Copy out the records that appear below, exactly as each one reads.

◆ Supplied material ◆
####
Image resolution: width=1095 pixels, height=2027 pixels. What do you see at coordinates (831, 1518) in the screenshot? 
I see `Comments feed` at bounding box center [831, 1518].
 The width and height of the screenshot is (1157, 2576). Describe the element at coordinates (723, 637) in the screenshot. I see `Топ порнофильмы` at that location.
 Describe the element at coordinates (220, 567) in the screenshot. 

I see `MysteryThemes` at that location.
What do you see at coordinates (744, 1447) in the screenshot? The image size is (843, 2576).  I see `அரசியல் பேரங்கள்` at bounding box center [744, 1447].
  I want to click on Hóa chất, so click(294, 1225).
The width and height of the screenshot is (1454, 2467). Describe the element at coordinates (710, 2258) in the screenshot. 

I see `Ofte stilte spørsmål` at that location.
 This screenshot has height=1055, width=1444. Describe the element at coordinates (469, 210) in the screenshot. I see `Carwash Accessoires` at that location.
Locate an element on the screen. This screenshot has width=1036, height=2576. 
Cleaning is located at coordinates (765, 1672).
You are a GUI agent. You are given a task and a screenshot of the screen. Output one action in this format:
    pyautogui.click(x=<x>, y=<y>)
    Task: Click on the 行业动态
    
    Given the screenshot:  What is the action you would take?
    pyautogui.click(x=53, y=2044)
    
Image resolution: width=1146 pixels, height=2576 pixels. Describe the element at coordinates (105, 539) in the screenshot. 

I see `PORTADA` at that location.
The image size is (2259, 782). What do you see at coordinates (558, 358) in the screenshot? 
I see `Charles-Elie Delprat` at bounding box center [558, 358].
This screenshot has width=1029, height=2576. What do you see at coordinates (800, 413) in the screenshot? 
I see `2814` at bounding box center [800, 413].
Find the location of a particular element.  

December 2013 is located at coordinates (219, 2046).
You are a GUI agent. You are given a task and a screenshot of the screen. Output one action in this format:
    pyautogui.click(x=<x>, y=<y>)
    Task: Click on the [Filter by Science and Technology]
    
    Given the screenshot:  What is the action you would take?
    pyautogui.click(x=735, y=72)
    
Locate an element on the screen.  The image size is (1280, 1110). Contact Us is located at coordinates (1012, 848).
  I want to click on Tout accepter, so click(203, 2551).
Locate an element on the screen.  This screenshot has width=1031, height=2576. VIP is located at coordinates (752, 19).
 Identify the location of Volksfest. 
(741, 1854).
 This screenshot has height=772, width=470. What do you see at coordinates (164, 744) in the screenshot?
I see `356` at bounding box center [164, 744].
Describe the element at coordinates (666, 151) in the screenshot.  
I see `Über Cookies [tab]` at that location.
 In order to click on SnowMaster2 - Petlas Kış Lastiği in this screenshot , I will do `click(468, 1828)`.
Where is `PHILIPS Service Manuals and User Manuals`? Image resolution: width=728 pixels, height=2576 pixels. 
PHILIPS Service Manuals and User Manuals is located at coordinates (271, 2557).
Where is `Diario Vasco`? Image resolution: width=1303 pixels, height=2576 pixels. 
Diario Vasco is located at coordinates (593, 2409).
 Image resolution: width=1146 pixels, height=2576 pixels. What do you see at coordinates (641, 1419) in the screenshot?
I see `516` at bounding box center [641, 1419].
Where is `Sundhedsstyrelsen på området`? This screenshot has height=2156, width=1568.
####
◆ Exercise output ◆
Image resolution: width=1095 pixels, height=2027 pixels. What do you see at coordinates (831, 1518) in the screenshot? 
I see `Comments feed` at bounding box center [831, 1518].
 The width and height of the screenshot is (1157, 2576). Describe the element at coordinates (723, 637) in the screenshot. I see `Топ порнофильмы` at that location.
 Describe the element at coordinates (220, 567) in the screenshot. 

I see `MysteryThemes` at that location.
What do you see at coordinates (744, 1447) in the screenshot? The image size is (843, 2576).  I see `அரசியல் பேரங்கள்` at bounding box center [744, 1447].
  I want to click on Hóa chất, so click(294, 1225).
The width and height of the screenshot is (1454, 2467). Describe the element at coordinates (710, 2258) in the screenshot. 

I see `Ofte stilte spørsmål` at that location.
 This screenshot has height=1055, width=1444. Describe the element at coordinates (469, 210) in the screenshot. I see `Carwash Accessoires` at that location.
Locate an element on the screen. This screenshot has width=1036, height=2576. 
Cleaning is located at coordinates (765, 1672).
You are a GUI agent. You are given a task and a screenshot of the screen. Output one action in this format:
    pyautogui.click(x=<x>, y=<y>)
    Task: Click on the 行业动态
    
    Given the screenshot:  What is the action you would take?
    pyautogui.click(x=53, y=2044)
    
Image resolution: width=1146 pixels, height=2576 pixels. Describe the element at coordinates (105, 539) in the screenshot. 

I see `PORTADA` at that location.
The image size is (2259, 782). What do you see at coordinates (558, 358) in the screenshot? 
I see `Charles-Elie Delprat` at bounding box center [558, 358].
This screenshot has width=1029, height=2576. What do you see at coordinates (800, 413) in the screenshot? 
I see `2814` at bounding box center [800, 413].
Find the location of a particular element.  

December 2013 is located at coordinates (219, 2046).
You are a GUI agent. You are given a task and a screenshot of the screen. Output one action in this format:
    pyautogui.click(x=<x>, y=<y>)
    Task: Click on the [Filter by Science and Technology]
    
    Given the screenshot:  What is the action you would take?
    pyautogui.click(x=735, y=72)
    
Locate an element on the screen.  The image size is (1280, 1110). Contact Us is located at coordinates (1012, 848).
  I want to click on Tout accepter, so click(203, 2551).
Locate an element on the screen.  This screenshot has width=1031, height=2576. VIP is located at coordinates (752, 19).
 Identify the location of Volksfest. 
(741, 1854).
 This screenshot has height=772, width=470. What do you see at coordinates (164, 744) in the screenshot?
I see `356` at bounding box center [164, 744].
Describe the element at coordinates (666, 151) in the screenshot.  
I see `Über Cookies [tab]` at that location.
 In order to click on SnowMaster2 - Petlas Kış Lastiği in this screenshot , I will do `click(468, 1828)`.
Where is `PHILIPS Service Manuals and User Manuals`? Image resolution: width=728 pixels, height=2576 pixels. 
PHILIPS Service Manuals and User Manuals is located at coordinates (271, 2557).
Where is `Diario Vasco`? Image resolution: width=1303 pixels, height=2576 pixels. 
Diario Vasco is located at coordinates (593, 2409).
 Image resolution: width=1146 pixels, height=2576 pixels. What do you see at coordinates (641, 1419) in the screenshot?
I see `516` at bounding box center [641, 1419].
Where is `Sundhedsstyrelsen på området`? This screenshot has height=2156, width=1568.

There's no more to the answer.